» ASSIGNED TASK:
Although the records include pictures, print only the rest, exactly as written.

» DATASET ENTRIES:
***
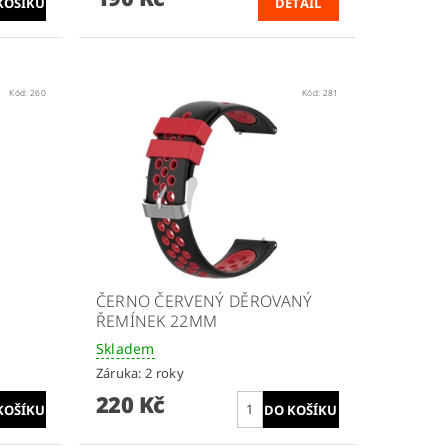
DETAIL
Kód:
260
Kód:
281
ČERNO ČERVENÝ DĚROVANÝ
ŘEMÍNEK 22MM
Skladem
Záruka: 2 roky
220 Kč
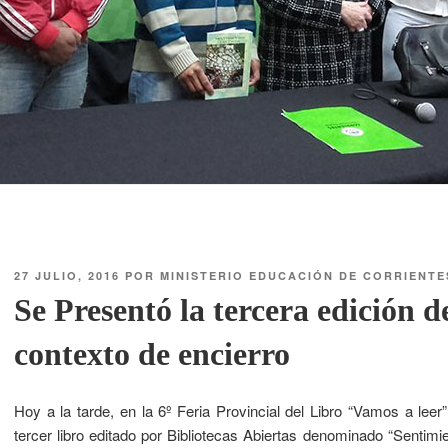
27 JULIO, 2016
POR
MINISTERIO EDUCACIÓN DE CORRIENTE
Se Presentó la tercera edición de
contexto de encierro
Hoy a la tarde, en la 6º Feria Provincial del Libro “Vamos a leer
tercer libro editado por Bibliotecas Abiertas denominado “Sentim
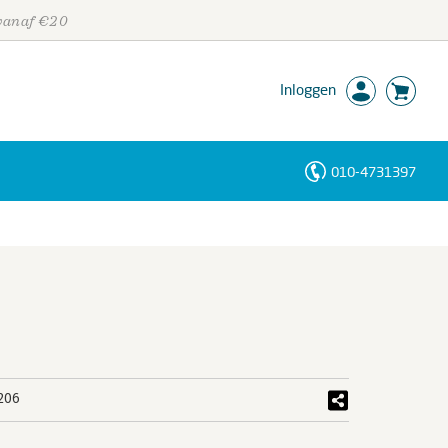
 vanaf €20
Inloggen
010-4731397
Personen
Trefwoorden
206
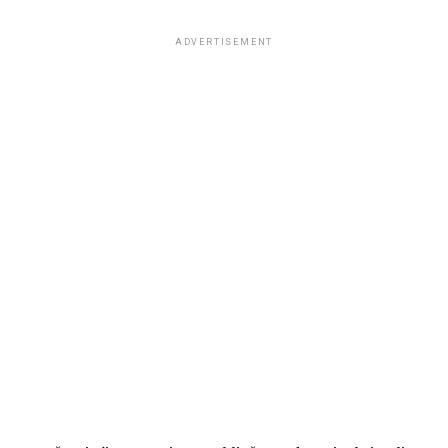
ADVERTISEMENT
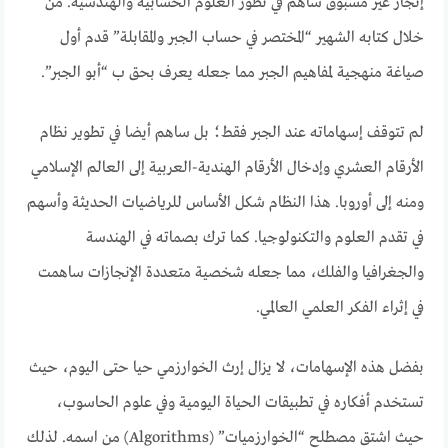
إنجاز غير مسبوق ساهم في تطور العلوم الحسابية والهندسية. من
خلال كتابه الشهير “المختصر في حساب الجبر والمقابلة” قدم أول
صياغة منهجية لمفاهيم الجبر مما جعله يعرف بحق ب “أبو الجبر”.
لم تتوقف إسهاماته عند الجبر فقط؛ بل ساهم أيضا في تطوير نظام
الأرقام العشري وإدخال الأرقام الهندية-العربية إلى العالم الإسلامي
ومنه إلى أوروبا. هذا النظام شكل الأساس للرياضيات الحديثة وأسهم
في تقدم العلوم والتكنولوجيا. كما ترك بصماته في الهندسة
والجغرافيا والفلك، مما جعله شخصية متعددة الإنجازات ساهمت
في إثراء الفكر العلمي العالمي.
بفضل هذه الإسهامات، لا يزال إرث الخوارزمي حيا حتى اليوم، حيث
تستخدم أفكاره في تطبيقات الحياة اليومية وفي علوم الحاسوب،
حيث اشتق مصطلح “الخوارزميات” (Algorithms) من اسمه. لذلك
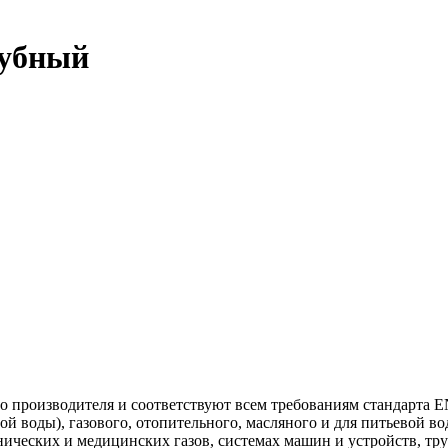
рубный
 производителя и соответствуют всем требованиям стандарта E
ой воды), газового, отопительного, масляного и для питьевой в
ических и медицинских газов, системах машин и устройств, тр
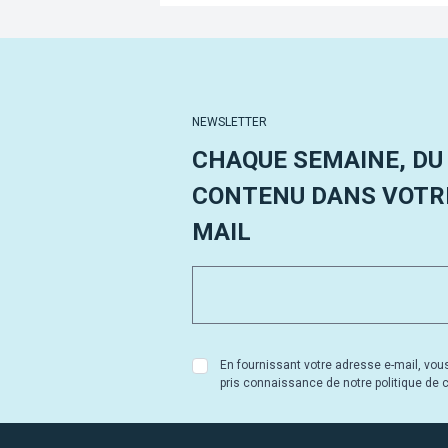
NEWSLETTER
CHAQUE SEMAINE, DU
CONTENU DANS VOTRE
MAIL
En fournissant votre adresse e-mail, vou
pris connaissance de notre politique de co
***
» SOLUTION TO THIS EXERCISE:
DETAIL
Kód:
260
Kód:
281
ČERNO ČERVENÝ DĚROVANÝ
ŘEMÍNEK 22MM
Skladem
Záruka: 2 roky
220 Kč
27 JULIO, 2016
POR
MINISTERIO EDUCACIÓN DE CORRIENTE
Se Presentó la tercera edición de
contexto de encierro
Hoy a la tarde, en la 6º Feria Provincial del Libro “Vamos a leer
tercer libro editado por Bibliotecas Abiertas denominado “Sentim
 vanaf €20
Inloggen
010-4731397
Personen
Trefwoorden
206
ADVERTISEMENT
إنجاز غير مسبوق ساهم في تطور العلوم الحسابية والهندسية. من
خلال كتابه الشهير “المختصر في حساب الجبر والمقابلة” قدم أول
صياغة منهجية لمفاهيم الجبر مما جعله يعرف بحق ب “أبو الجبر”.
لم تتوقف إسهاماته عند الجبر فقط؛ بل ساهم أيضا في تطوير نظام
الأرقام العشري وإدخال الأرقام الهندية-العربية إلى العالم الإسلامي
ومنه إلى أوروبا. هذا النظام شكل الأساس للرياضيات الحديثة وأسهم
في تقدم العلوم والتكنولوجيا. كما ترك بصماته في الهندسة
والجغرافيا والفلك، مما جعله شخصية متعددة الإنجازات ساهمت
في إثراء الفكر العلمي العالمي.
بفضل هذه الإسهامات، لا يزال إرث الخوارزمي حيا حتى اليوم، حيث
تستخدم أفكاره في تطبيقات الحياة اليومية وفي علوم الحاسوب،
حيث اشتق مصطلح “الخوارزميات” (Algorithms) من اسمه. لذلك
рубный
 производителя и соответствуют всем требованиям стандарта E
ой воды), газового, отопительного, масляного и для питьевой в
ических и медицинских газов, системах машин и устройств, тр
NEWSLETTER
CHAQUE SEMAINE, DU
CONTENU DANS VOTRE
MAIL
En fournissant votre adresse e-mail, vou
pris connaissance de notre politique de co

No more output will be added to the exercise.